The SMB / SOHO / consumer NAS market has been experiencing rapid growth over the last few years. With declining PC sales and increase in affordability of SSDs, hard drive vendors have scrambled to make up for the deficit and increase revenue by targeting the NAS market. The good news is that the growth is expected to accelerate in the near future (thanks to increasing amounts of user-generated data through the usage of mobile devices).
Back in July 2012, Western Digital began the trend of hard drive manufacturers bringing out dedicated units for the burgeoning SOHO / consumer NAS market with the 3.5″ Red hard drive lineup. The firmware was tuned for 24×7 operation in SOHO and consumer NAS units. 1 TB, 2 TB and 3 TB versions were made available at launch. Later, Seagate also jumped into the fray with a hard drive series carrying similar firmware features. Over the last two years, the vendors have been optimizing the firmware features as well as increasing the capacities. On the enterprise side, hard drive vendors have been supplying different models for different applications, but all of them are quite suitable for 24×7 NAS usage. For example, the WD Re and Seagate Constellation ES are tuned for durability under heavy workloads, while the WD Se and Seagate Terascale units are targeted towards applications where scalability and capacity are important.
Usually, the enterprise segment is quite conservative when it comes to capacity, but datacenter / cloud computing requirements have resulted in capacity becoming a primary factor to ward off all-flash solutions. HGST, a Western Digital subsidiary, was the first vendor to bring a 6 TB hard drive to the market. The sealed Helium-filled HDDs could support up to seven disks (instead of the five usually possible in air-filled units), resulting in a bump up to 6 TB in the same height as traditional 3.5″ drives. Seagate adopted a six-platter design for the Enterprise Capacity v4 6 TB version. Today, Western Digital launched the first NAS-specific 6 TB drive targeting SOHO / home consumers, the WD Red 6 TB. In expanding their Red portfolio, WD provides us an opportunity to see how the 6 TB version stacks up against other offerings targeting the NAS market.
The correct choice of hard drives for a NAS system is influenced by a number of factors. These include expected workloads, performance requirements and power consumption restrictions, amongst others.
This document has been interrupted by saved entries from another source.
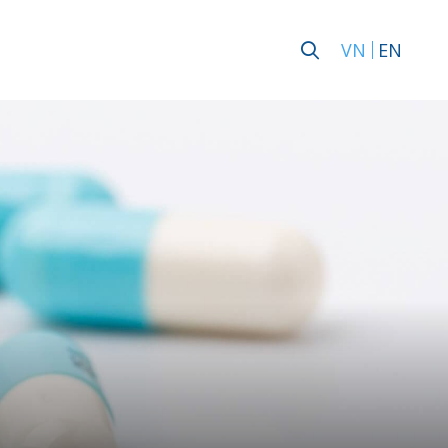
VN
EN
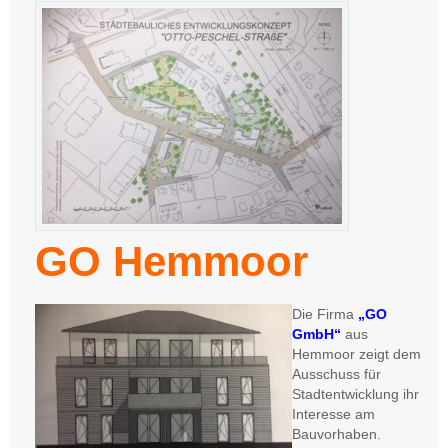
GO Hemmoor
Die Firma
„GO
GmbH“
aus
Hemmoor zeigt dem
Ausschuss für
Stadtentwicklung ihr
Interesse am
Bauvorhaben.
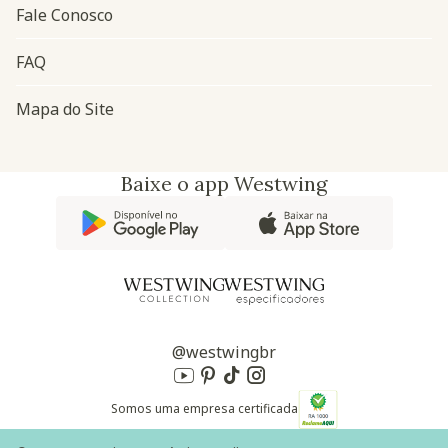
Fale Conosco
FAQ
Mapa do Site
Baixe o app Westwing
@westwingbr
Somos uma empresa certificada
In this review, we will discuss some of these aspects while evaluating three different hard drives targeting the NAS market:
Western Digital Red 6 TB [ WDC WD60EFRX-68MYMN0 ]
Seagate Enterprise Capacity 3.5 HDD v4 6 TB [ ST6000NM0024-1HT17Z ]
HGST Ultrastar He6 6 TB [ HUS726060ALA640 ]
Each of these drives target slightly different markets. While the WD Red is mainly for SOHO and home consumers, the Seagate Enterprise Capacity targets ruggedness for heavy workloads while the HGST Ultrastar aims for data centers and cloud storage applications with a balance of performance and power efficiency.
Testbed Setup and Testing Methodology
Unlike our previous evaluation of 4 TB drives, we managed to obtain enough samples of the new drives to test them in a proper NAS environment. As usual, we will start off with a feature set comparison of the three drives, followed by a look at the raw performance when connected directly to a SATA 6 Gbps port. In the same PC, we also evaluate the performance of the drive using some aspects of our direct attached storage (DAS) testing methodology. For evaluation in a NAS environment, we configured three drives in a RAID-5 volume and processed selected benchmarks from our standard NAS review methodology.
We used two testbeds in our evaluation, one for benchmarking the raw drive and DAS performance and the other for evaluating performance when placed in a NAS unit.
In the above testbed, the hot swap bays of the Corsair Air 540 have to be singled out for special mention.
They were quite helpful in getting the drives processed in a fast and efficient manner for benchmarking. For NAS evaluation, we used the QNAP TS-EC1279U-SAS-RP. This is very similar to the unit we reviewed last year, except that we have a slightly faster CPU, more RAM and support for both SATA and SAS drives.